Give me leave like a scoller to prove our wisdom more excellent then theirs, hough I never knew what sophistry ment. There is no wisdom but it comes by grace, this is a principles & Contra principium non est disputandum: but grace was first given to a woman, because to our lady: which premises conclude that women are wise. Now Primus est optimum, & therefore, women are wiser then men.

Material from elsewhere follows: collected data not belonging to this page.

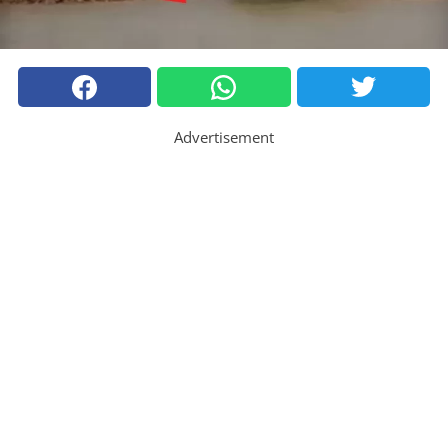
Advertisement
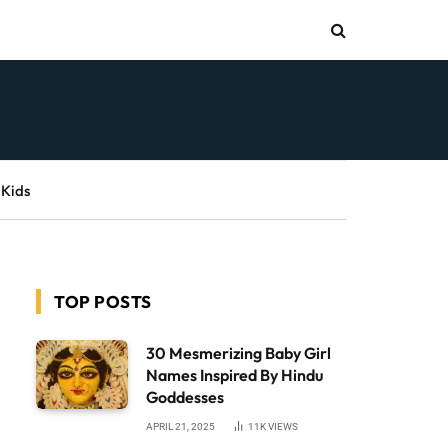
 Kids
TOP POSTS
30 Mesmerizing Baby Girl
Names Inspired By Hindu
Goddesses
APRIL 21, 2025
11K
VIEWS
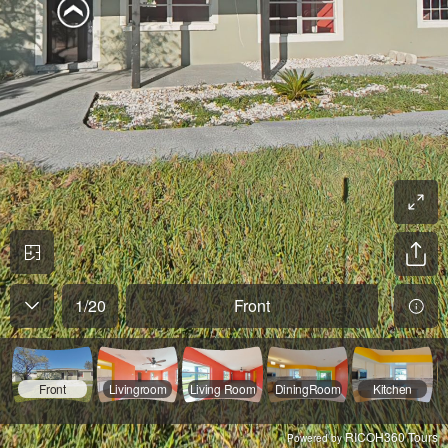
1
/
20
Front
Front
Livingroom
Living Room
DiningRoom
Kitchen
RICOH360 Tours
Powered by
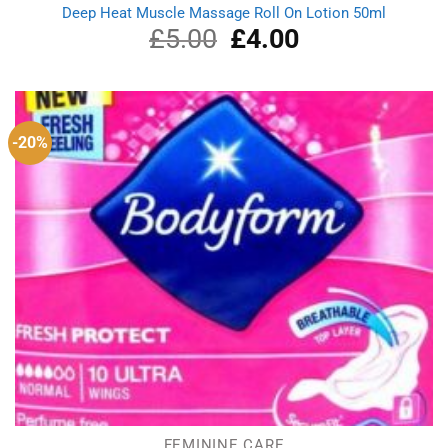
Deep Heat Muscle Massage Roll On Lotion 50ml
£
5.00
Original
£
4.00
Current
price
price
was:
is:
£5.00.
£4.00.
-20%
FEMININE CARE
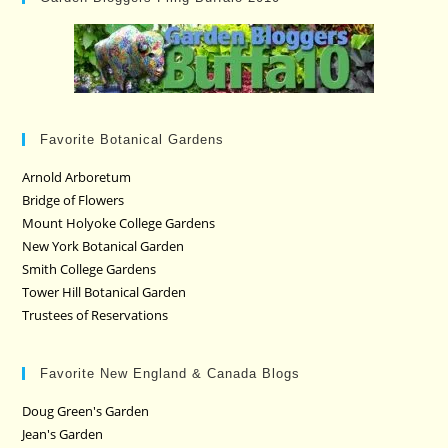
Favorite Botanical Gardens
Arnold Arboretum
Bridge of Flowers
Mount Holyoke College Gardens
New York Botanical Garden
Smith College Gardens
Tower Hill Botanical Garden
Trustees of Reservations
Favorite New England & Canada Blogs
Doug Green's Garden
Jean's Garden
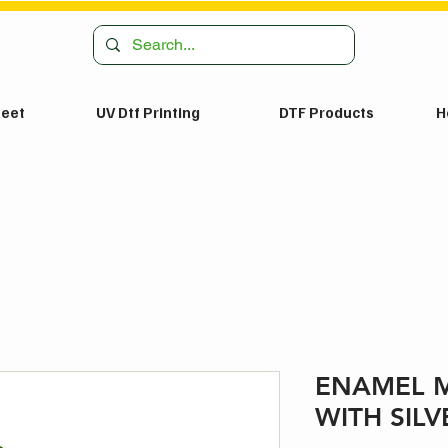
heet
UV Dtf Printing
DTF Products
H
ENAMEL 
WITH SILV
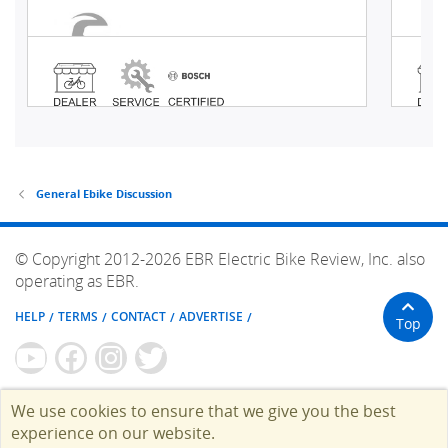
General Ebike Discussion
© Copyright 2012-2026 EBR Electric Bike Review, Inc. also
operating as EBR.
HELP
TERMS
CONTACT
ADVERTISE
Top
We use cookies to ensure that we give you the best
experience on our website.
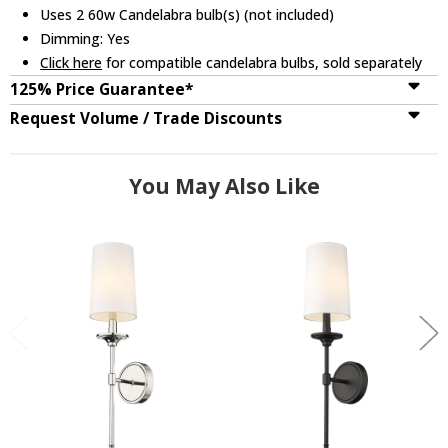
Uses 2 60w Candelabra bulb(s) (not included)
Dimming: Yes
Click here
for compatible candelabra bulbs, sold separately
125% Price Guarantee*
Request Volume / Trade Discounts
You May Also Like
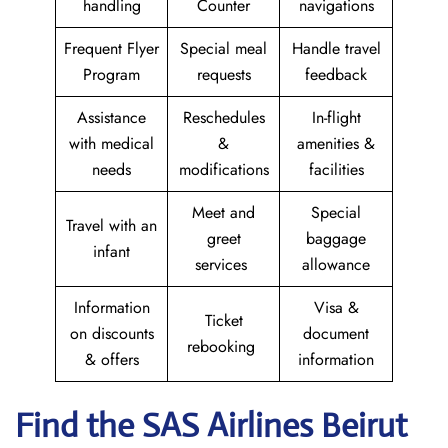
handling
Counter
navigations
Frequent Flyer
Special meal
Handle travel
Program
requests
feedback
Assistance
Reschedules
In-flight
with medical
&
amenities &
needs
modifications
facilities
Meet and
Special
Travel with an
greet
baggage
infant
services
allowance
Information
Visa &
Ticket
on discounts
document
rebooking
& offers
information
Find the SAS Airlines Beirut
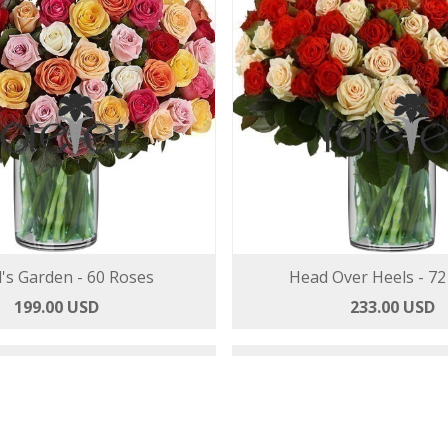
's Garden - 60 Roses
Head Over Heels - 72
199.00 USD
233.00 USD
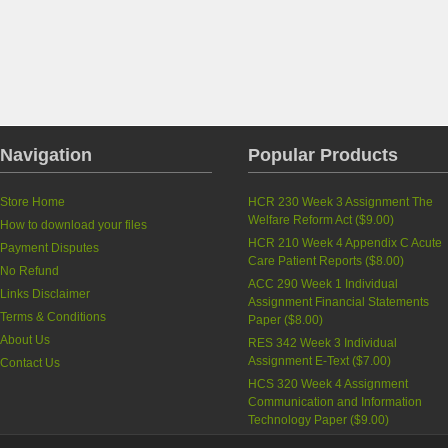
Navigation
Popular Products
Store Home
HCR 230 Week 3 Assignment The
Welfare Reform Act
(
$9.00
)
How to download your files
HCR 210 Week 4 Appendix C Acute
Payment Disputes
Care Patient Reports
(
$8.00
)
No Refund
ACC 290 Week 1 Individual
Links Disclaimer
Assignment Financial Statements
Terms & Conditions
Paper
(
$8.00
)
About Us
RES 342 Week 3 Individual
Assignment E-Text
(
$7.00
)
Contact Us
HCS 320 Week 4 Assignment
Communication and Information
Technology Paper
(
$9.00
)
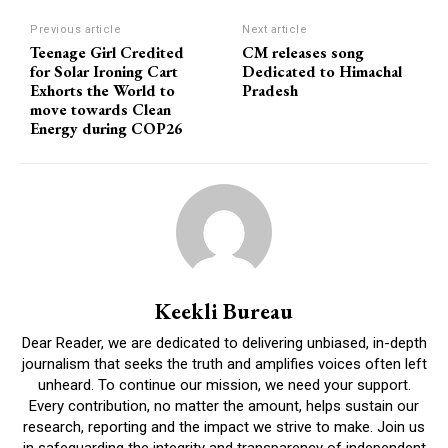
Previous article
Next article
Teenage Girl Credited
CM releases song
for Solar Ironing Cart
Dedicated to Himachal
Exhorts the World to
Pradesh
move towards Clean
Energy during COP26
Keekli Bureau
Dear Reader, we are dedicated to delivering unbiased, in-depth
journalism that seeks the truth and amplifies voices often left
unheard. To continue our mission, we need your support.
Every contribution, no matter the amount, helps sustain our
research, reporting and the impact we strive to make. Join us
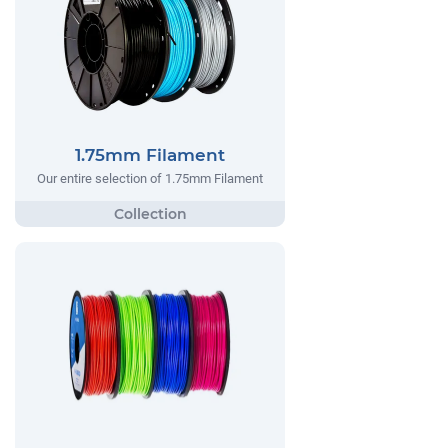
1.75mm Filament
Our entire selection of 1.75mm Filament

That we are more witty which comes by nature, it connot better be proved, then that by our answers, men are often driven to Non plus.

Importantly, Anger repeatedly points out that men continue to misinterpret women because male writers "assume" that women are not capable of entering the male sphere of the printed word to challenge them: "their slanderous tongues are so short, that the time wherein they have lavished out their words freely hath been so long, and they know we cannot catch hold of them to pull them out, and they think we will not write to reprove their lying lips." Anger tries to answer some general male charges against the looseness of women's moral, arguing that men's own "filthy lust" causes them to "invent" an idea of women's lascivious nature. Above all, as the counter argument to the Surfeiter's account that women seduce men only to make the men's lives miserable, Anger proposes her own story. According to Anger's view of courtship: that men prey on women, "If we clothe ourselves in sackcloth, and truss up our hair in dishclouts, Venerians will nevertheless pursue their pastime. If we hide our breasts, it must be with leather, for no cloth can keep their long nails out off our bosoms." Anger's way of caricaturing the Surfeiter allowed her to produce an imaginative and unique piece of writing. At the end of her pamphlet, though Anger blames the Surfeiter for his views, she admits the fact that she had the pleasure using his style. Anger's work is full of misogynist materials, which were circulating in popular prose romances of her time, including some of Greene's and John Lyly's works. Scholars have their own interpretations whether she should be called "feminist," "protofeminist," or "prowoman," but her work definitely opened up a new possibility for women writers of the sixteenth century.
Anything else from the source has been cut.